Do you have questions? We have answers.

Deann Bogle, an Ask The UMC consultant, looks up answers to one of the many incoming questions the service receives each week. (File photo by Kathleen Barry, UM News.)
Deann Bogle, an Ask The UMC consultant, looks up answers to one of the many incoming questions the service receives each week. (File photo by Kathleen Barry, UM News.)

Can I be confirmed online? Is it ever appropriate to place the Advent wreath on the Lord’s Table? What's the United Methodist position on rebaptism? Can a lay servant wear a robe in the pulpit?  What countries have United Methodist churches? Do apportionments help pay for church camps? How do you get to heaven?

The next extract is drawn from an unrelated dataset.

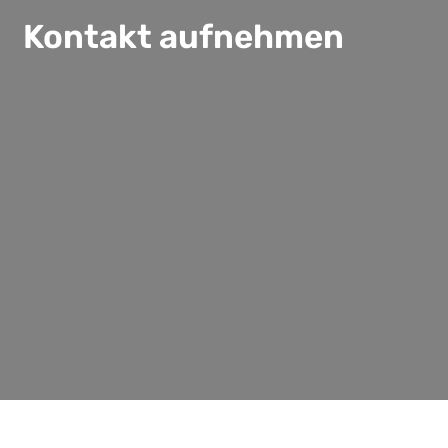
Kontakt aufnehmen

These are only a handful of the thousands of questions received by Ask The UMC, a ministry of United Methodist Communications, the information service for all things United Methodist.

Weekly, the staff answers questions that run the gamut from beliefs and theology to church structure, the work of agencies and what’s going on in The United Methodist Church at large. They are a trusted and unbiased resource for members, leaders and seekers alike. Though the format, name (previously InfoServ) and team members have changed over the years, the mission and work have not.

When individuals submit questions to the Ask The UMC team, team members research the answer and respond or direct the questioner to the best agency or contact in the entire denomination who can assist them.

The team also keeps track of frequently asked questions (FAQs) and creates content for based on those inquiries.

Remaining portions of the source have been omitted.